El 22 de noviembre de 2000, durante un debate en la Cámara de los Comunes británica, el doctor Mustafa Barghouti, médico palestino que vive y trabaja en la Cisjordania ocupada, definió a Israel como una entidad que “trata de ser David y Goliat al mismo tiempo”, lo cual, según él, es algo imposible. También afirmó que “Israel es probablemente el único Estado que bombardea un territorio que está ocupando”. Barghouti encontraba esto muy extraño, incluso grotesco. ¿Es muy extraño ser David y Goliat al mismo tiempo? ¿Es muy extraño que uno destruya lo que posee? No lo es si uno está loco. La ausencia de imagen especular (es decir, de la capacidad de verse uno mismo a través de los demás) puede conducir a las personas, tanto como a las naciones, a realidades extrañas. La ausencia de un marco que permita distinguir la propia imagen y corregir sus deformaciones parece ser algo muy peligroso.

La primera generación de líderes israelíes (Ben Gurion, Eshkol, Meir, Peres, Begin) creció en la diáspora, principalmente en la Europa del Este. El hecho de ser judío y de vivir en un entorno que no lo es hace que la persona desarrolle un nítido conocimiento de sí misma e impone un cierto grado de especularización. Además el sionismo inicial estaba ligeramente más desarrollado que las otras formas de política tribal judía, y ello por la sencilla razón de que había surgido para transformar a los judíos en un “pueblo como los demás pueblos”, lo cual exige un mínimo de especularización. Sin embargo, eso no bastó para frenar los actos agresivos israelíes (por ejemplo, Deir-Yassin, la Nakba, Kafer Kasem, la guerra del 67, etc.), pero sí fue más que suficiente para enseñarles una lección de diplomacia. A partir de 1996, los líderes ya nacidos en Israel (Rabin, Netanyahu, Sharon, Barak, Olmert) lo han convertido en el Estado del “pueblo elegido”. Mientras que al principio estaban imbuidos de una intensa y tradicional ansiedad judía, conforme fueron creciendo ésta se vio suplantada por el legado del “milagro de 1967”, acontecimiento que convirtió algunas de las ideologías “elegidas” en una farsa mesiánica. Esta obsesión con el poder absoluto exacerbada por la ansiedad judía, junto con la ignorancia del “otro”, han dado lugar a una esquizofrenia colectiva epidémica, de pensamiento y de acto, a una grave pérdida del contacto con la realidad, que ha cedido el paso al uso excesivo de la fuerza. La reciente “segunda guerra de Líbano” fue un claro ejemplo de esto: Israel ahora responde con ametralladoras a niños que lanzan piedras; con artillería y misiles a objetivos civiles tras un alzamiento ocasional y con una guerra total a un incidente fronterizo menor. Para explicar este comportamiento no deberían utilizarse herramientas analíticas de naturaleza política, materialista o sociológica.
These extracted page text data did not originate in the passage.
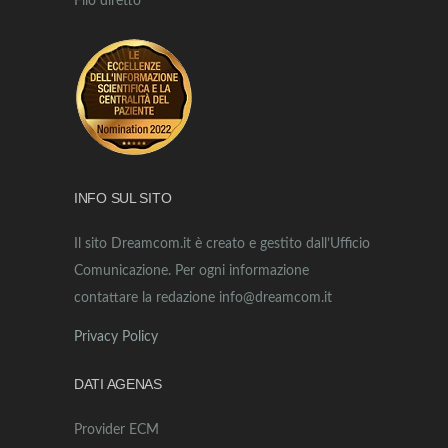
Filo diretto
INFO SUL SITO
Il sito Dreamcom.it è creato e gestito dall’Ufficio
Comunicazione. Per ogni informazione
contattare la redazione info@dreamcom.it
Privacy Policy
DATI AGENAS
Provider ECM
Para entenderlo mucho mejor hay que situar el conflicto en un marco filosófico que permita esclarecer los orígenes de la paranoia y la esquizofrenia.

El primer ministro israelí, que representa “a David y a Goliat”, puede así hablar de la vulnerabilidad de Israel, del dolor y el sufrimiento de los judíos y, a renglón seguido, iniciar una monumental ofensiva contra toda la región. Un comportamiento de esta índole sólo tiene explicación si se analiza como una forma de enfermedad mental. Lo gracioso y al mismo tiempo triste del asunto es que la mayoría de los israelíes ni siquiera se dan cuenta de que algo terrible les está sucediendo. El hecho de nacer siendo un amo conduce a la ausencia de un “mecanismo de reconocimiento” e, inevitablemente, a la ceguera. Es dicha ausencia lo que produce el desdoblamiento psíquico de ser al mismo tiempo “David y Goliat”. Todo indica que Israel y los israelíes están ya incapacitados para cualquier forma de diálogo.